[Transcribed page contents]

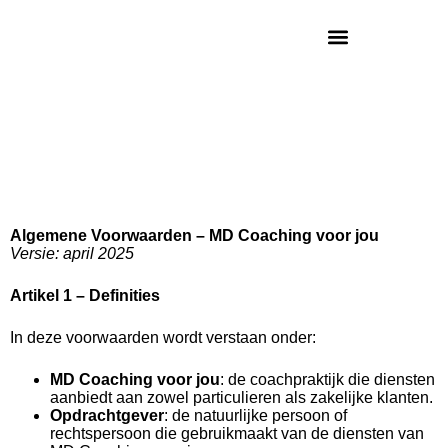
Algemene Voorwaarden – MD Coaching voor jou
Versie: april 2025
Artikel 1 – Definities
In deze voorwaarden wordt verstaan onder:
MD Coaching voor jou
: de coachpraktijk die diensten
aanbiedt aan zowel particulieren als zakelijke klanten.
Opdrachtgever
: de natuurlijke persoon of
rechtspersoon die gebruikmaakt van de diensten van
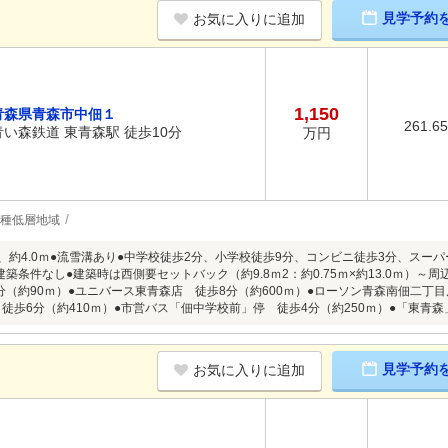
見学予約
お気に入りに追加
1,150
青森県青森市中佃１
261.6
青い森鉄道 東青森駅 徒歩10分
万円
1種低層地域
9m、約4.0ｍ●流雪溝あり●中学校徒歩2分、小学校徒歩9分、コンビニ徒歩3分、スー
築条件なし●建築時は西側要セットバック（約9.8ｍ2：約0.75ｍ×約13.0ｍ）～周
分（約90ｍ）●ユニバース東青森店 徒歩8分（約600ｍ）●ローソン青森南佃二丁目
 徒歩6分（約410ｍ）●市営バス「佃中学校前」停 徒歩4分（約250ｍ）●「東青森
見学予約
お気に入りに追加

==

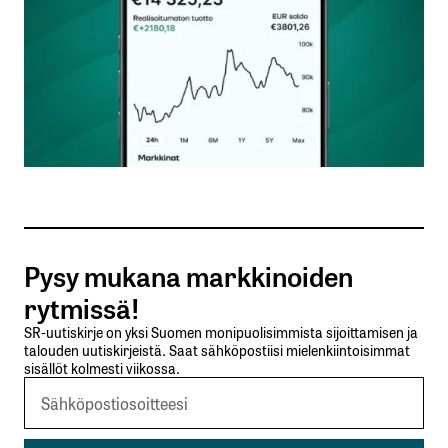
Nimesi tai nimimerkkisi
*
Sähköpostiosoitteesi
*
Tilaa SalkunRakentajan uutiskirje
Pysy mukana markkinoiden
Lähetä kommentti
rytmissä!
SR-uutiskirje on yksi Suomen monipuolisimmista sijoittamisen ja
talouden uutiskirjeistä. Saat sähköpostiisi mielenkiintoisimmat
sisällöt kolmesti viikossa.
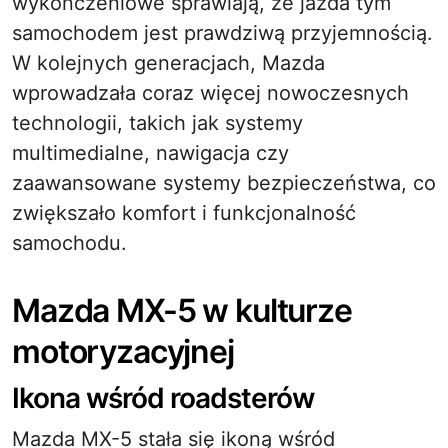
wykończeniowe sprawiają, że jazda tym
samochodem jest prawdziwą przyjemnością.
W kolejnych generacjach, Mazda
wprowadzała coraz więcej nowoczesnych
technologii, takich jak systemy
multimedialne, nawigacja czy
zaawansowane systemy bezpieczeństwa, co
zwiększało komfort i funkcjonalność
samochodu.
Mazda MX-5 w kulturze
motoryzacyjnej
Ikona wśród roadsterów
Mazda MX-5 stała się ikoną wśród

■ EXERCISE DESCRIPTION
Make a list of all lines in the data that contain "systemy".

■ EXPECTED OUTPUT
technologii, takich jak systemy
zaawansowane systemy bezpieczeństwa, co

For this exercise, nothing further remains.